Time-lapse migration assay

This assay was conducted as previously described15. Briefly, cells were cultured on collagen-coated dishes (10 μg/mL, 3 mL) in serum-free media. The migration of cells was captured with CCD video cameras (AxioCam MRm, Zeiss) at 20 min intervals for a total 16 hours by inverted microscopes (Axio Observer Z1, Zeiss). Accumulated migration distance was determined by using the Track Point function of Image J.

Sphere formation assay

Lung cancer cells (1,000 cells per mL) were plated on 1% agarose coated dishes and cultured in DMEM/F12 media supplemented with N-2 (100×, Life Technologies), 10 ng/mL human recombinant bFGF, 10 ng/mL EGF and 1% antibiotic (Penicillin-Streptomycin, Life Technologies).

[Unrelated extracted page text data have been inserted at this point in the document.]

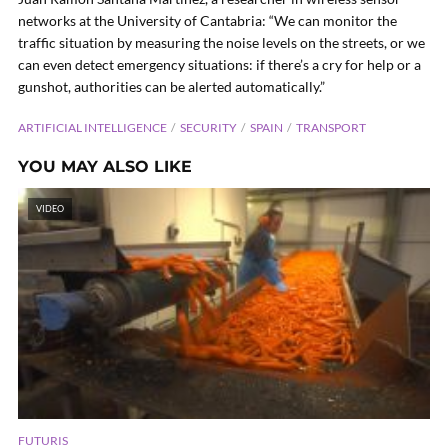
networks at the University of Cantabria: “We can monitor the
traffic situation by measuring the noise levels on the streets, or we
can even detect emergency situations: if there’s a cry for help or a
gunshot, authorities can be alerted automatically.”
ARTIFICIAL INTELLIGENCE
SECURITY
SPAIN
TRANSPORT
YOU MAY ALSO LIKE
VIDEO
FUTURIS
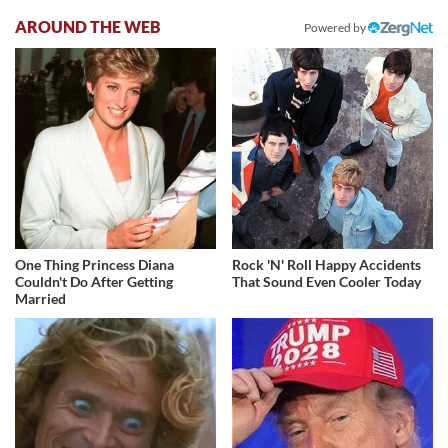
AROUND THE WEB
Powered by
One Thing Princess Diana
Rock 'N' Roll Happy Accidents
Couldn't Do After Getting
That Sound Even Cooler Today
Married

The number of spheres was counted on different days under doxycycline treatment (2 μg/mL, Sigma, Shanghai, PRC).

Lung cancer animal model

All animal experiments were carried out under protocols approved by the Institutional Animal Care and Use Committee of China Medical University and Hospital. Lung cancer cells with stable luciferase expression (5 × 104 cells) were injected intracardially into 6–8 week-old SCID mice (BioLASCO, Taiwan) and imaged by an IVIS Spectrum Imaging system (Xenogen, Hopkinton, MA, USA) under specific pathogen-free conditions. The therapeutic protocol was similar to that of a previous study30. Briefly, the mice received intravenous injections of 100 μL of DNA:liposome (HLDC) complex containing 25 μg of plasmids each time, twice a week and for a total of 6–8 times.

Statistical analysis

Comparisons between the analyzed parameters were performed using Student’s t-test or two-way AVOVA for continuous variables. All statistical tests were two-sided. Survival curves were obtained by the Kaplan–Meier method. Statistical significance was set for all tests at P < 0.05.

Additional Information

How to cite this article: Chiu, K.-L. et al. ADAM9 enhances CDCP1 protein expression by suppressing miR-218 for lung tumor metastasis. Sci. Rep. 5, 16426; doi: 10.1038/srep16426 (2015).